● **REQUIRED WORK**: What you return should be the complete data below, word for word, with no pictures in it.

● **DATA RECORDS**:
Segment Open

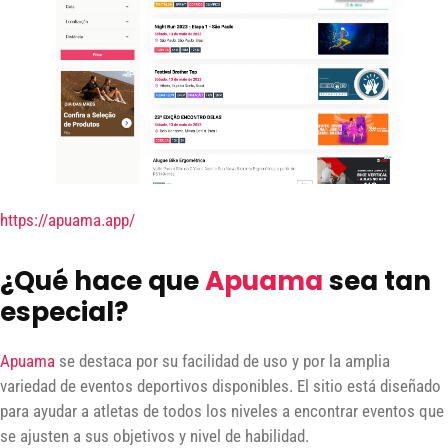
https://apuama.app/
¿Qué hace que
Apuama
sea tan
especial?
Apuama
se destaca por su facilidad de uso y por la amplia
variedad de eventos deportivos disponibles. El sitio está diseñado
para ayudar a atletas de todos los niveles a encontrar eventos que
se ajusten a sus objetivos y nivel de habilidad.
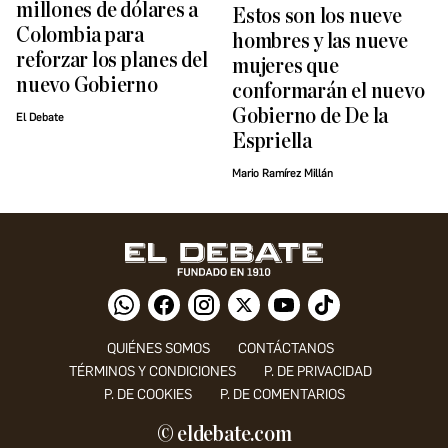
millones de dólares a
Estos son los nueve
Colombia para
hombres y las nueve
reforzar los planes del
mujeres que
nuevo Gobierno
conformarán el nuevo
Gobierno de De la
El Debate
Espriella
Mario Ramírez Millán
QUIÉNES SOMOS
CONTÁCTANOS
TÉRMINOS Y CONDICIONES
P. DE PRIVACIDAD
P. DE COOKIES
P. DE COMENTARIOS
© eldebate.com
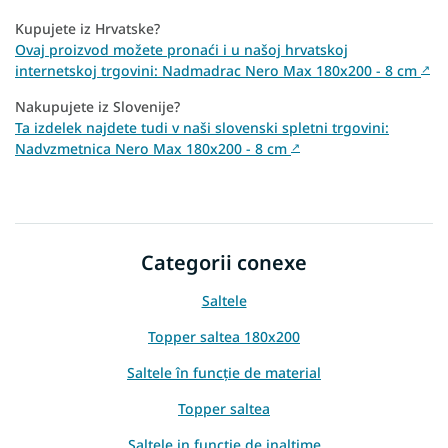
Kupujete iz Hrvatske?
Ovaj proizvod možete pronaći i u našoj hrvatskoj
internetskoj trgovini: Nadmadrac Nero Max 180x200 - 8 cm
↗
Nakupujete iz Slovenije?
Ta izdelek najdete tudi v naši slovenski spletni trgovini:
Nadvzmetnica Nero Max 180x200 - 8 cm
↗
Categorii conexe
Saltele
Topper saltea 180x200
Saltele în funcție de material
Topper saltea
Saltele in functie de inaltime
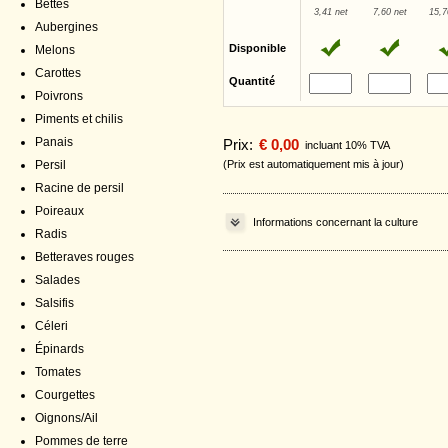
Bettes
3,41 net
7,60 net
15,7
Aubergines
Disponible
Melons
Carottes
Quantité
Poivrons
Piments et chilis
Panais
Prix:
€ 0,00
incluant 10% TVA
Persil
(Prix est automatiquement mis à jour)
Racine de persil
Poireaux
Informations concernant la culture
Radis
Betteraves rouges
Salades
Salsifis
Céleri
Épinards
Tomates
Courgettes
Oignons/Ail
Pommes de terre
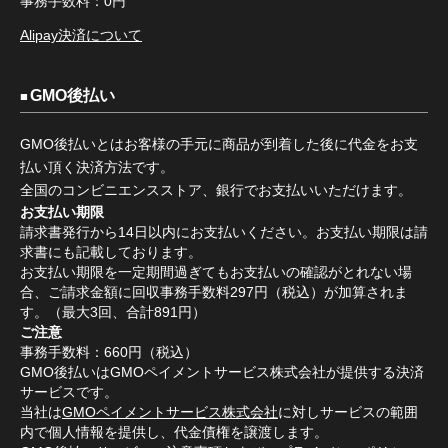
事務手数料：0円
Alipay決済について
GMO後払い
GMO後払いとはお客様の手元に商品が到着した後に代金をお支
払い頂く決済方法です。
全国のコンビニエンスストア、銀行でお支払いいただけます。
お支払い期限
請求書発行から14日以内にお支払いください。お支払い期限は請
求書にも記載しております。
お支払い期限を一定期間過ぎてもお支払いの確認がとれない場
合、ご請求金額に回収事務手数料297円（税込）が加算されま
す。（最大3回、合計891円）
ご注意
事務手数料：660円（税込）
GMO後払いはGMOペイメントサービス株式会社が提供する決済
サービスです。
当社は
GMOペイメントサービス株式会社
に対しサービスの範囲
内で個人情報を提供し、代金債権を譲渡します。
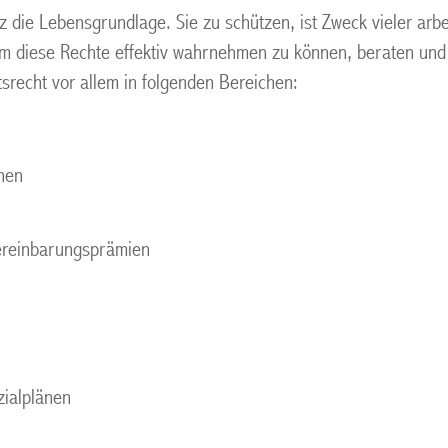
tz die Lebensgrundlage. Sie zu schützen, ist Zweck vieler arb
Um diese Rechte effektiv wahrnehmen zu können, beraten und b
recht vor allem in folgenden Bereichen:
nen
vereinbarungsprämien
ialplänen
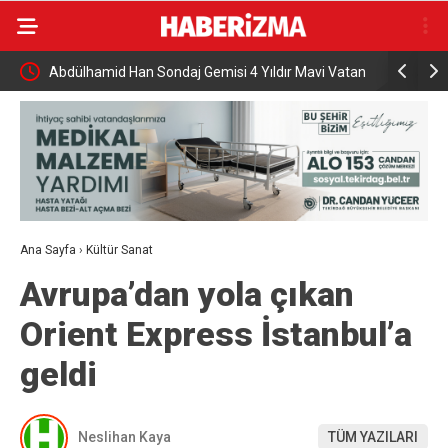
Abdülhamid Han Sondaj Gemisi 4 Yıldır Mavi Vatan
AK Parti İ
İçin Çalışıyor
programı
Ana Sayfa
›
Kültür Sanat
Avrupa’dan yola çıkan
Orient Express İstanbul’a
geldi
Neslihan Kaya
TÜM YAZILARI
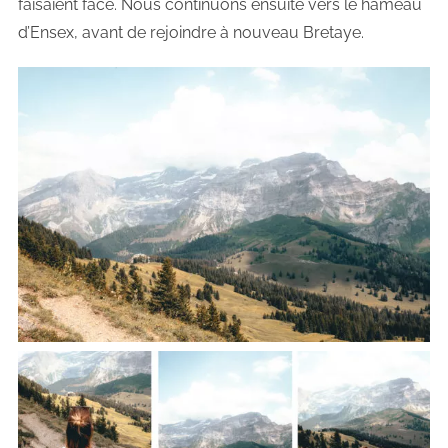
faisaient face. Nous continuons ensuite vers le hameau
d’Ensex, avant de rejoindre à nouveau Bretaye.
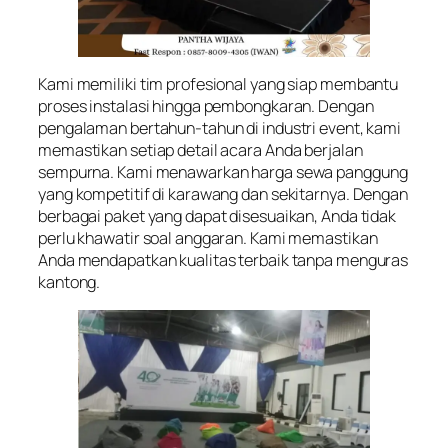
Kami memiliki tim profesional yang siap membantu
proses instalasi hingga pembongkaran. Dengan
pengalaman bertahun-tahun di industri event, kami
memastikan setiap detail acara Anda berjalan
sempurna. Kami menawarkan harga sewa panggung
yang kompetitif di karawang dan sekitarnya. Dengan
berbagai paket yang dapat disesuaikan, Anda tidak
perlu khawatir soal anggaran. Kami memastikan
Anda mendapatkan kualitas terbaik tanpa menguras
kantong.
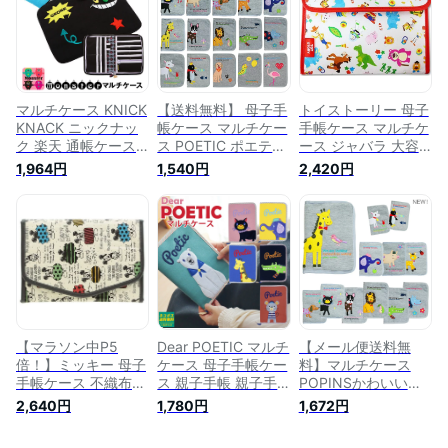
POPPINS
分 おしゃれ ブラン
ター キャラクター
ド キャラクター
スエット スウェット
poetic ポエティック
パスポートケース 旅
券 診察券 保険証 カ
ード収納 通帳収納
薄型 薄い
マルチケース KNICK
【送料無料】 母子手
トイストーリー 母子
KNACK ニックナッ
帳ケース マルチケー
手帳ケース マルチケ
ク 楽天 通帳ケース
ス POETIC ポエティ
ース ジャバラ 大容
通帳入れ ファスナー
ック 通帳ケース 母
量 母子手帳カバー
1,964円
1,540円
2,420円
母子手帳ケース 母子
子手帳カバー | 診察
通帳カバー お薬手帳
手帳 通帳 ラウンド
入れ お薬手帳 カー
薬ケース 診察券 出
ファスナー おしゃれ
ドケース 出産祝い
産祝い プレゼント
かわいい モンスター
ポエティック
かわいい キャラクタ
キャラクター スエッ
POPPINS ポピンズ
ー おしゃれ
ト スウェット パス
ポートケース 旅券
診察券 保険証 カー
ド収納 通帳収納 薄
型 薄い
【マラソン中P5
Dear POETIC マルチ
【メール便送料無
倍！】ミッキー 母子
ケース 母子手帳ケー
料】マルチケース
手帳ケース 不織布
ス 親子手帳 親子手
POPINSかわいい母
マルチケース 大容量
帳ケース おしゃれ
子手帳ケース・診察
2,640円
1,780円
1,672円
母子手帳カバー 通帳
コンパクト シンプル
券入れ♪ファスナー
カバー お薬手帳 薬
ニックナック KNICK
式。s・mサイズが入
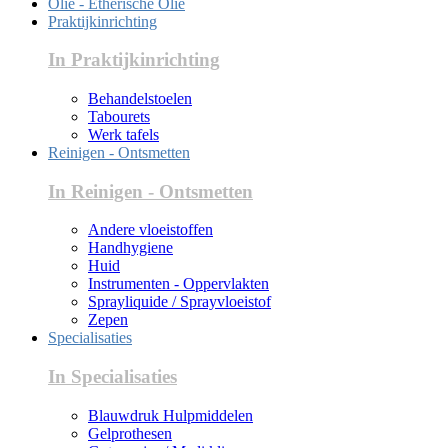
Olie - Etherische Olie
Praktijkinrichting
In Praktijkinrichting
Behandelstoelen
Tabourets
Werk tafels
Reinigen - Ontsmetten
In Reinigen - Ontsmetten
Andere vloeistoffen
Handhygiene
Huid
Instrumenten - Oppervlakten
Sprayliquide / Sprayvloeistof
Zepen
Specialisaties
In Specialisaties
Blauwdruk Hulpmiddelen
Gelprothesen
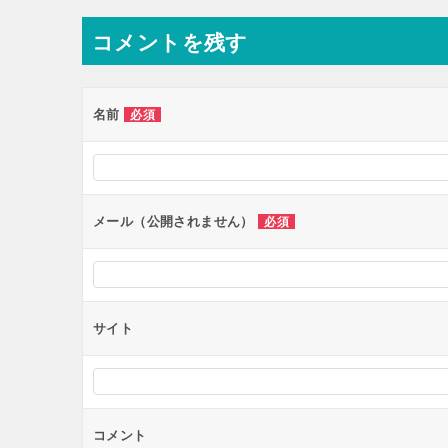
ナ
コメントを残す
ビ
ゲ
ー
名前
必須
シ
ョ
ン
メール（公開されません）
必須
サイト
コメント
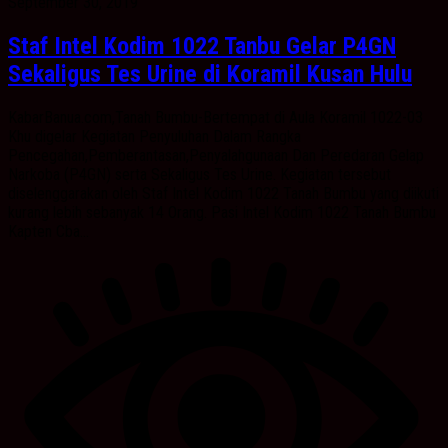
September 30, 2019
Staf Intel Kodim 1022 Tanbu Gelar P4GN
Sekaligus Tes Urine di Koramil Kusan Hulu
KabarBanua.com,Tanah Bumbu-Bertempat di Aula Koramil 1022-03
Khu digelar Kegiatan Penyuluhan Dalam Rangka
Pencegahan,Pemberantasan,Penyalahgunaan Dan Peredaran Gelap
Narkoba (P4GN) serta Sekaligus Tes Urine. Kegiatan tersebut
diselenggarakan oleh Staf Intel Kodim 1022 Tanah Bumbu yang diikuti
kurang lebih sebanyak 14 Orang. Pasi Intel Kodim 1022 Tanah Bumbu
Kapten Cba...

Segment Closed

● **EXERCISE RESPONSE**:
https://apuama.app/
¿Qué hace que
Apuama
sea tan
especial?
Apuama
se destaca por su facilidad de uso y por la amplia
variedad de eventos deportivos disponibles. El sitio está diseñado
para ayudar a atletas de todos los niveles a encontrar eventos que
se ajusten a sus objetivos y nivel de habilidad.
millones de dólares a
Estos son los nueve
Colombia para
hombres y las nueve
reforzar los planes del
mujeres que
nuevo Gobierno
conformarán el nuevo
Gobierno de De la
El Debate
Espriella
Mario Ramírez Millán
QUIÉNES SOMOS
CONTÁCTANOS
TÉRMINOS Y CONDICIONES
P. DE PRIVACIDAD
P. DE COOKIES
P. DE COMENTARIOS
© eldebate.com
Kupujete iz Hrvatske?
Ovaj proizvod možete pronaći i u našoj hrvatskoj
internetskoj trgovini: Nadmadrac Nero Max 180x200 - 8 cm
↗
Nakupujete iz Slovenije?
Ta izdelek najdete tudi v naši slovenski spletni trgovini:
Nadvzmetnica Nero Max 180x200 - 8 cm
↗
Categorii conexe
Saltele
Topper saltea 180x200
Saltele în funcție de material
Topper saltea
Saltele in functie de inaltime
Bettes
3,41 net
7,60 net
15,7
Aubergines
Disponible
Melons
Carottes
Quantité
Poivrons
Piments et chilis
Panais
Prix:
€ 0,00
incluant 10% TVA
Persil
(Prix est automatiquement mis à jour)
Racine de persil
Poireaux
Informations concernant la culture
Radis
Betteraves rouges
Salades
Salsifis
Céleri
Épinards
Tomates
Courgettes
Oignons/Ail
Pommes de terre
事務手数料：0円
Alipay決済について
GMO後払い
GMO後払いとはお客様の手元に商品が到着した後に代金をお支
払い頂く決済方法です。
全国のコンビニエンスストア、銀行でお支払いいただけます。
お支払い期限
請求書発行から14日以内にお支払いください。お支払い期限は請
求書にも記載しております。
お支払い期限を一定期間過ぎてもお支払いの確認がとれない場
合、ご請求金額に回収事務手数料297円（税込）が加算されま
す。（最大3回、合計891円）
ご注意
事務手数料：660円（税込）
GMO後払いはGMOペイメントサービス株式会社が提供する決済
サービスです。
当社は
GMOペイメントサービス株式会社
に対しサービスの範囲
内で個人情報を提供し、代金債権を譲渡します。
tz die Lebensgrundlage. Sie zu schützen, ist Zweck vieler arb
Um diese Rechte effektiv wahrnehmen zu können, beraten und b
recht vor allem in folgenden Bereichen:
nen
vereinbarungsprämien
ialplänen
Abdülhamid Han Sondaj Gemisi 4 Yıldır Mavi Vatan
AK Parti İ
İçin Çalışıyor
programı
Ana Sayfa
›
Kültür Sanat
Avrupa’dan yola çıkan
Orient Express İstanbul’a
geldi
Neslihan Kaya
TÜM YAZILARI
faisaient face. Nous continuons ensuite vers le hameau
d’Ensex, avant de rejoindre à nouveau Bretaye.
Kami memiliki tim profesional yang siap membantu
proses instalasi hingga pembongkaran. Dengan
pengalaman bertahun-tahun di industri event, kami
memastikan setiap detail acara Anda berjalan
sempurna. Kami menawarkan harga sewa panggung
yang kompetitif di karawang dan sekitarnya. Dengan
berbagai paket yang dapat disesuaikan, Anda tidak
perlu khawatir soal anggaran. Kami memastikan
Anda mendapatkan kualitas terbaik tanpa menguras
kantong.
POPPINS
分 おしゃれ ブラン
ター キャラクター
ド キャラクター
スエット スウェット
poetic ポエティック
パスポートケース 旅
券 診察券 保険証 カ
ード収納 通帳収納
薄型 薄い
マルチケース KNICK
【送料無料】 母子手
トイストーリー 母子
KNACK ニックナッ
帳ケース マルチケー
手帳ケース マルチケ
ク 楽天 通帳ケース
ス POETIC ポエティ
ース ジャバラ 大容
通帳入れ ファスナー
ック 通帳ケース 母
量 母子手帳カバー
1,964円
1,540円
2,420円
母子手帳ケース 母子
子手帳カバー | 診察
通帳カバー お薬手帳
手帳 通帳 ラウンド
入れ お薬手帳 カー
薬ケース 診察券 出
ファスナー おしゃれ
ドケース 出産祝い
産祝い プレゼント
かわいい モンスター
ポエティック
かわいい キャラクタ
キャラクター スエッ
POPPINS ポピンズ
ー おしゃれ
ト スウェット パス
ポートケース 旅券
診察券 保険証 カー
ド収納 通帳収納 薄
型 薄い
【マラソン中P5
Dear POETIC マルチ
【メール便送料無
倍！】ミッキー 母子
ケース 母子手帳ケー
料】マルチケース
手帳ケース 不織布
ス 親子手帳 親子手
POPINSかわいい母
マルチケース 大容量
帳ケース おしゃれ
子手帳ケース・診察
2,640円
1,780円
1,672円
母子手帳カバー 通帳
コンパクト シンプル
券入れ♪ファスナー
カバー お薬手帳 薬
ニックナック KNICK
式。s・mサイズが入
Olie - Etherische Olie
Praktijkinrichting
In Praktijkinrichting
Behandelstoelen
Tabourets
Werk tafels
Reinigen - Ontsmetten
In Reinigen - Ontsmetten
Andere vloeistoffen
Handhygiene
Huid
Instrumenten - Oppervlakten
Sprayliquide / Sprayvloeistof
Zepen
Specialisaties
In Specialisaties
Blauwdruk Hulpmiddelen
Gelprothesen
ナ
コメントを残す
ビ
ゲ
ー
名前
必須
シ
ョ
ン
メール（公開されません）
必須
サイト
コメント
September 30, 2019
Staf Intel Kodim 1022 Tanbu Gelar P4GN
Sekaligus Tes Urine di Koramil Kusan Hulu
KabarBanua.com,Tanah Bumbu-Bertempat di Aula Koramil 1022-03
Khu digelar Kegiatan Penyuluhan Dalam Rangka
Pencegahan,Pemberantasan,Penyalahgunaan Dan Peredaran Gelap
Narkoba (P4GN) serta Sekaligus Tes Urine. Kegiatan tersebut
diselenggarakan oleh Staf Intel Kodim 1022 Tanah Bumbu yang diikuti
kurang lebih sebanyak 14 Orang. Pasi Intel Kodim 1022 Tanah Bumbu
Kapten Cba...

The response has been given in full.